### WHAT THIS TASK INVOLVES
If a line in the data holds "quartos", copy that line out in full.
Segment Start: WORKING DATA
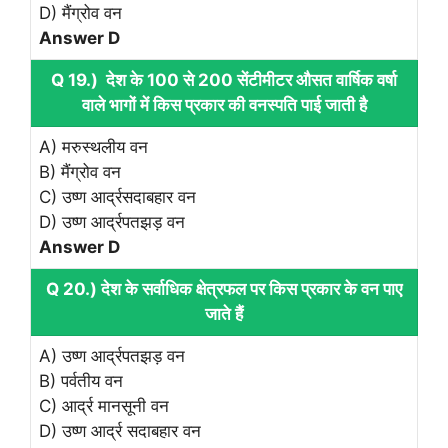
D) मैंग्रोव वन
Answer D
Q 19.) देश के 100 से 200 सेंटीमीटर औसत वार्षिक वर्षा
वाले भागों में किस प्रकार की वनस्पति पाई जाती है
A) मरुस्थलीय वन
B) मैंग्रोव वन
C) उष्ण आर्द्रसदाबहार वन
D) उष्ण आर्द्रपतझड़ वन
Answer D
Q 20.) देश के सर्वाधिक क्षेत्रफल पर किस प्रकार के वन पाए
जाते हैं
A) उष्ण आर्द्रपतझड़ वन
B) पर्वतीय वन
C) आर्द्र मानसूनी वन
D) उष्ण आर्द्र सदाबहार वन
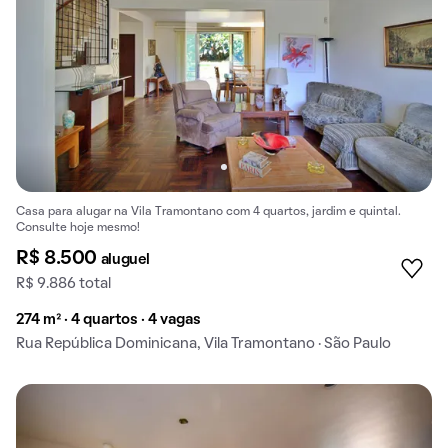
Casa para alugar na Vila Tramontano com 4 quartos, jardim e quintal.
Consulte hoje mesmo!
R$ 8.500
aluguel
R$ 9.886 total
274 m² · 4 quartos · 4 vagas
Rua República Dominicana, Vila Tramontano · São Paulo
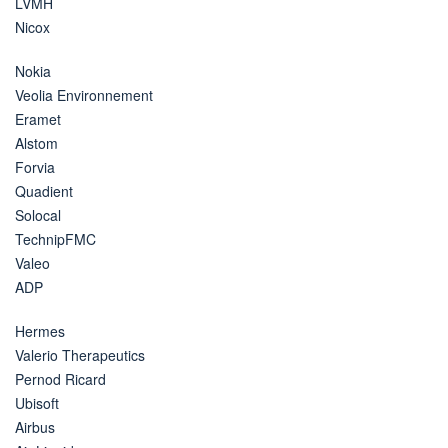
LVMH
Nicox
Nokia
Veolia Environnement
Eramet
Alstom
Forvia
Quadient
Solocal
TechnipFMC
Valeo
ADP
Hermes
Valerio Therapeutics
Pernod Ricard
Ubisoft
Airbus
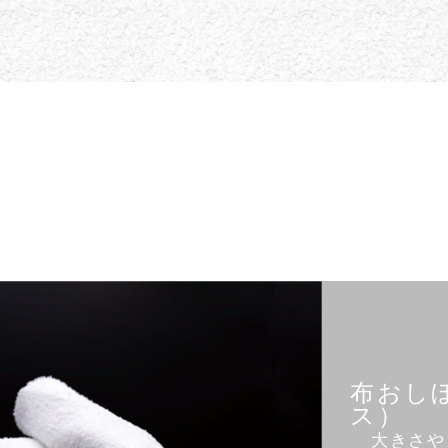
じめに、コツ
SANYO KANKO
取扱製品
布おし
ス）
大きさや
Segment End: WORKING DATA
### SOLUTION FOR THIS EXERCISE
Casa para alugar na Vila Tramontano com 4 quartos, jardim e quintal.
274 m² · 4 quartos · 4 vagas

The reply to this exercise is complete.